Wednesday, March 1, 2017
This Is Me, at Least with a 90% Probability
I have been doing a lot of looking for myself... online. It started a few weeks ago when I submitted my address to a website. When I checked back a week or so later, the site had changed my address to an older one that no longer exists. Really, the building has been torn down and even the ZIP code is being phased out. I may have typed a digit or two off, but that cannot explain why the site reverted to an old address. Therefore, I decided to search for myself online. It took between 4-10 pages of results before I came across a page that was about me, depending upon the search engine used. Not bad for only a few months of online presence. Most of the results were about a physician who may work for the Mayo clinic. Probably not related. I even checked one of those "free" people finding sites for me. It did not find me. Not one of the results were anywhere near me. It was only when I began thinking about a topic for today's post that I realized why I couldn't be found.
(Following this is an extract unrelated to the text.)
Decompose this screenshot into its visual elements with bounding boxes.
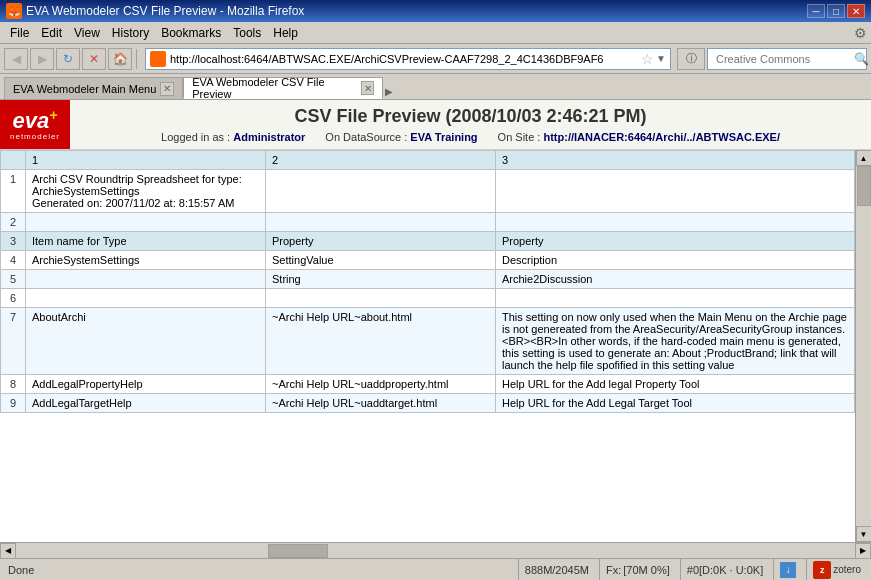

I,technically, have an unlisted phone number. Oh, it is in the directory, just not under my name. I never bothered to have it added or changed. On the one hand, this cuts down on any unsolicited calls as well as many attempt at identity theft. On the other hand, it makes it almost impossible for anyone who really wants or needs to find me. I had unintentionally made myself too unavailable. With all of this misinformation out there, one would either had to know some very specific things about me or be one of the few people I had given personal contact information to over the years, and then search for me using that data. A very hard challenge, but it would be one I personally would enjoy. I have actually done such searches based on little info over the years. For example, for the final challenge in a contest, I had to look through nature guides to identify the approximate species of a bird depicted on a stamp and then go online to find out which country, or former country, had issued said stamp. While I wasn't one of the winners chosen, I did manage to get the correct answer. Of course, now that I am on social media, it has become a lot easier to find me; as long as one remembers to look for me every once and awhile. That reminds me, I might have to change some of my security settings soon.